How to tell? If you can bend the shoe easily, it may not provide the support one with more rigidity might. Shoes that are designed with arch support provide a better cushion for the entire outline of the foot. 

When to Wear Them: If you find supportive espadrilles, you can wear them for shopping or other light walking. Opt for more flexible espadrilles if you have knee arthritis.

  • Heels and Wedges

Although heels are widely considered harmful for foot health, they vary widely in terms of material and design. Heels made with high-quality leather may stretch and be more forgiving on your toes than those made with plastic. 
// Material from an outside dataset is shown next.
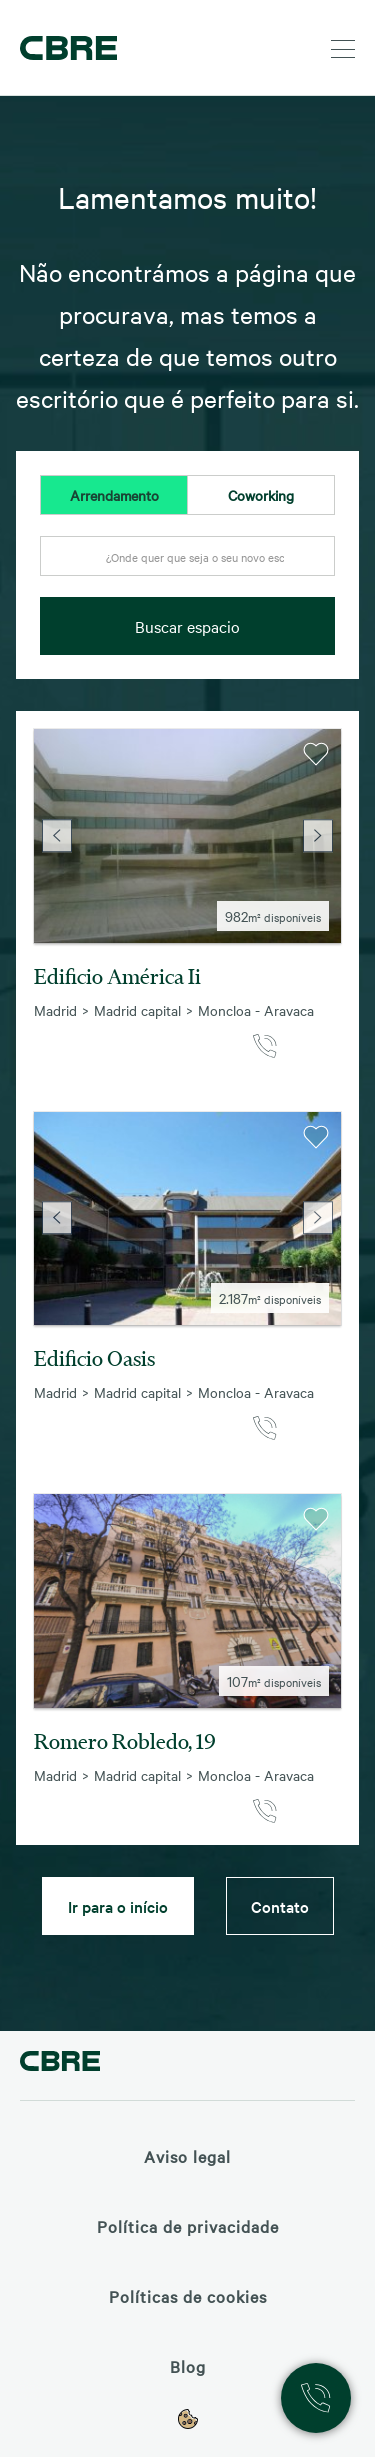 The height and width of the screenshot is (2457, 375). Describe the element at coordinates (318, 835) in the screenshot. I see `Next` at that location.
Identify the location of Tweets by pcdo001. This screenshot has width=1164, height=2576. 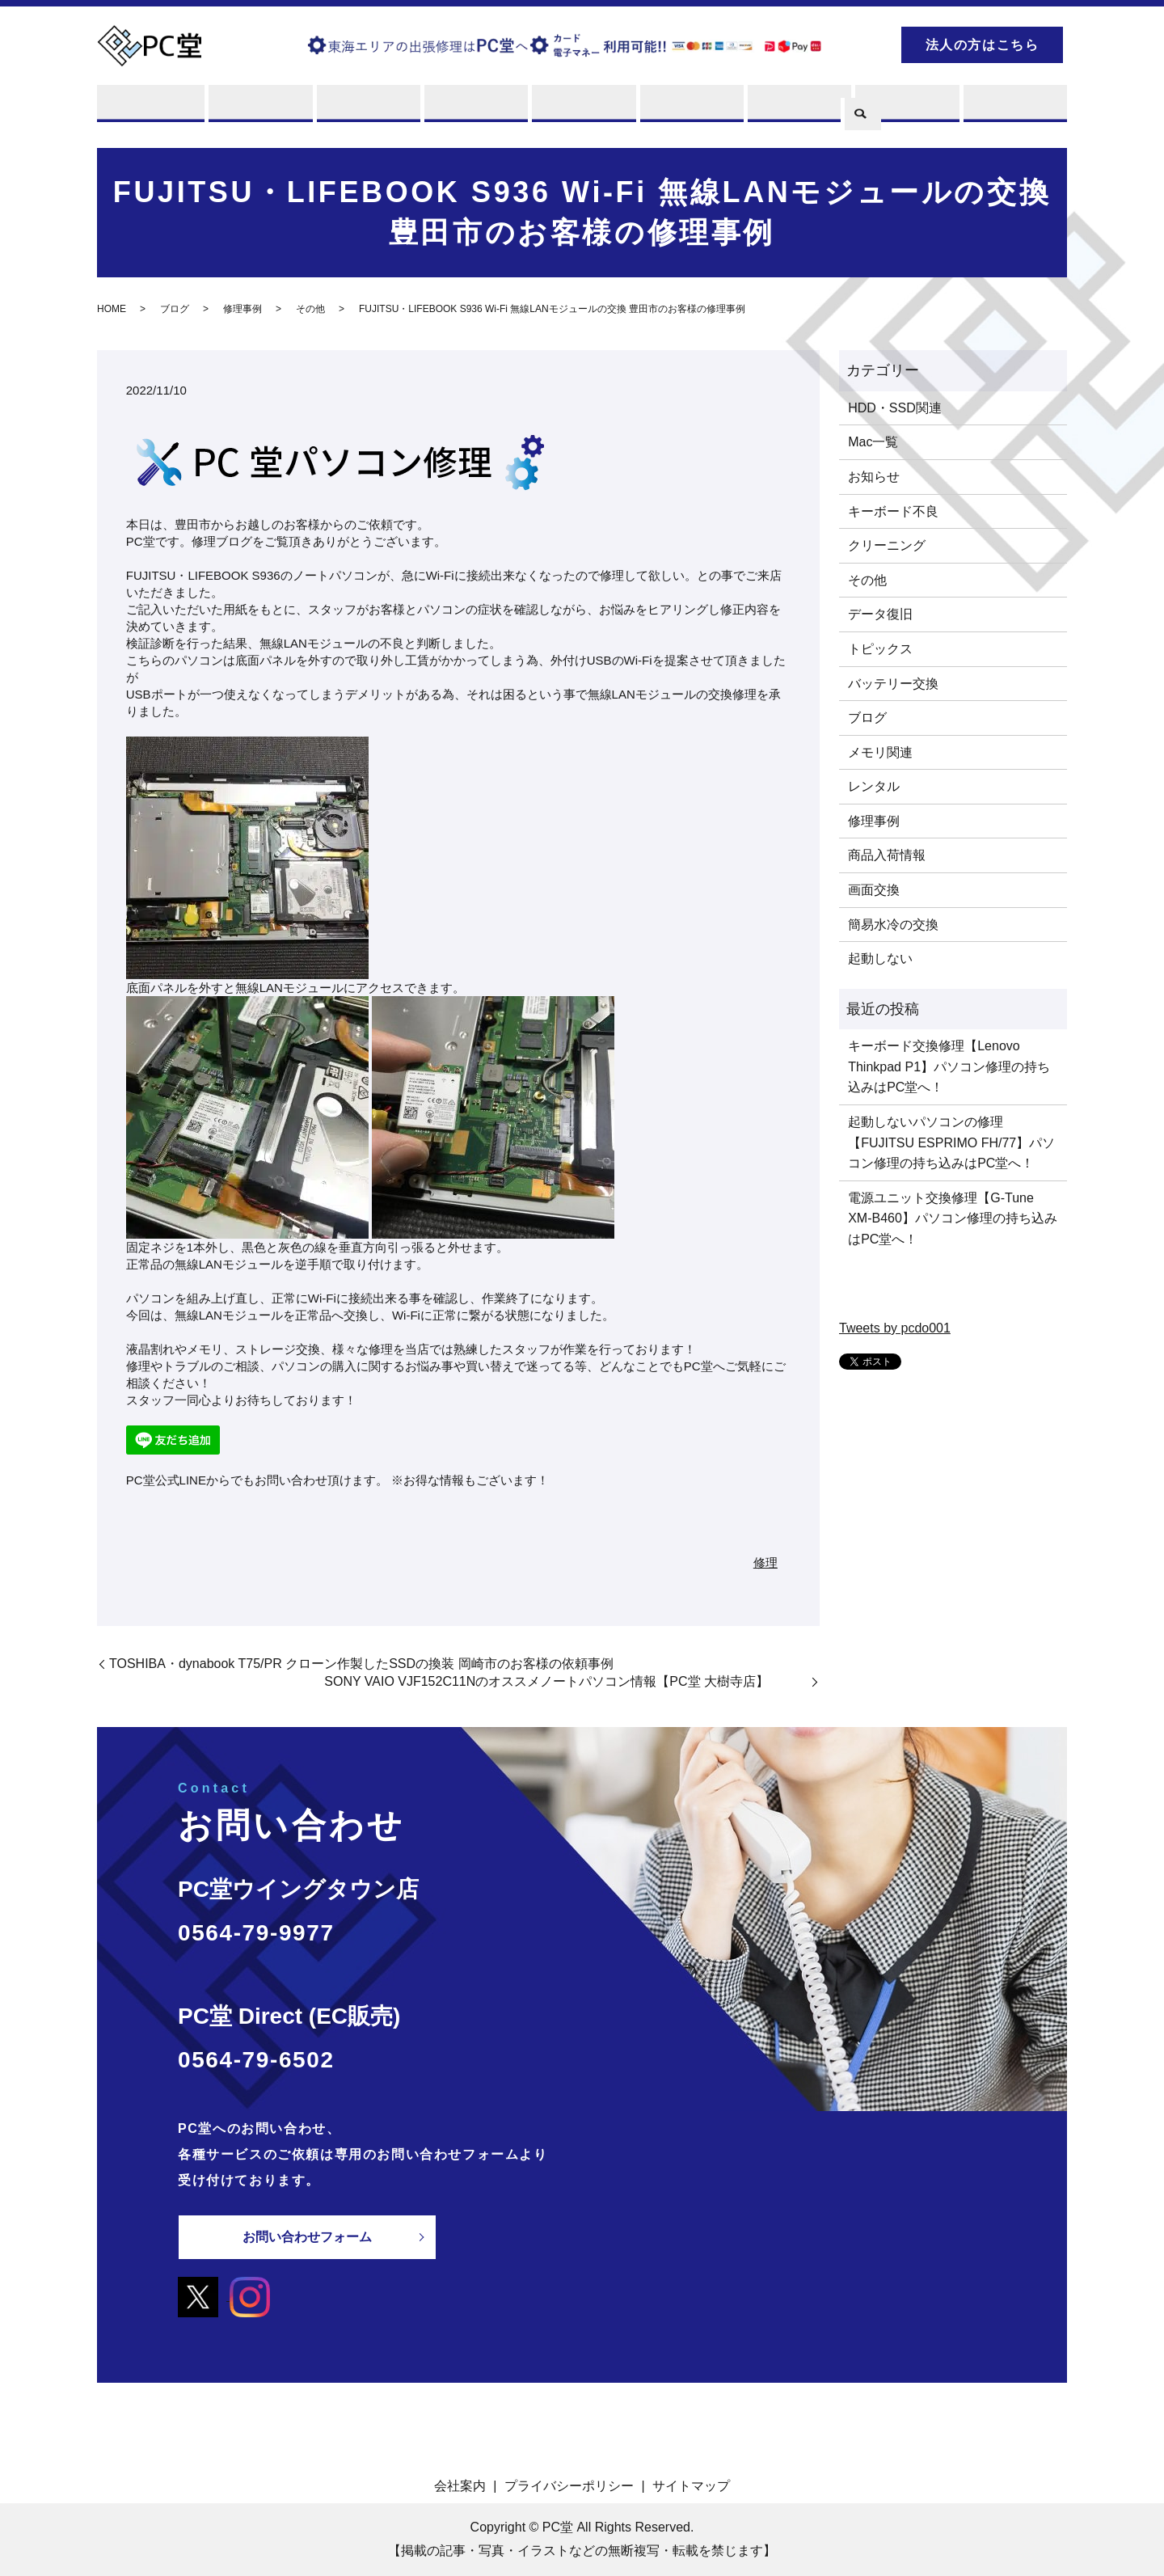 (895, 1328).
High heels are also a risk factor for bunions, because they often crowd your toes. Heels are rarely good for the feet or knees since they put too much load on the ball of the foot, and that can cause arthritis later or increase your arthritis pain now. 

However, if you do want to wear heels, you might want to consider wedges as they may offer more support than a standard heel. 

When to Wear Them: Heels are best saved for events with short walks or special occasions. Avoid wearing them on uneven terrain.

  • Sneakers

Athletic sneakers tend to offer the best support for your feet while you exercise, and you can now find a wide variety of athletic shoes customized for your foot shape and the activity you spend the most time doing. Some athletic shoes feature slightly curved soles that can gently move you through your gait, which reducing strain on your foot, ankle and toes as you walk.

You can also find casual sneakers with arch support and heel cushion, but beware that some may not have the same level of support for the foot as athletic sneakers. These casual sneakers may not be suitable for exercising or long walks.

When to Wear Them: Athletic sneakers can be used for exercising, longer walks, and navigating uneven terrains. 

Treatment for Foot and Heel Pain

Your doctor will often recommend these steps first:

  • Acetaminophen or ibuprofen to reduce pain and inflammation
  • Heel and foot stretching exercises
  • Night splints to wear while sleeping to stretch the foot
  • Resting as much as possible for at least a week
  • Wearing shoes with good support and cushions
  • Apply ice to affected area at least twice a day for 10 to 15 minutes

If these treatments do not work, your doctor may recommend wearing a boot cast for three to six weeks or custom-made shoe inserts.

Ask Your Doctor

Foot problems can lead to significant functional loss and disability. Depending on the severity of the injury, the loss may be temporary or permanent. Making good choices in your footwear now could reduce the risk of serious injury later in life.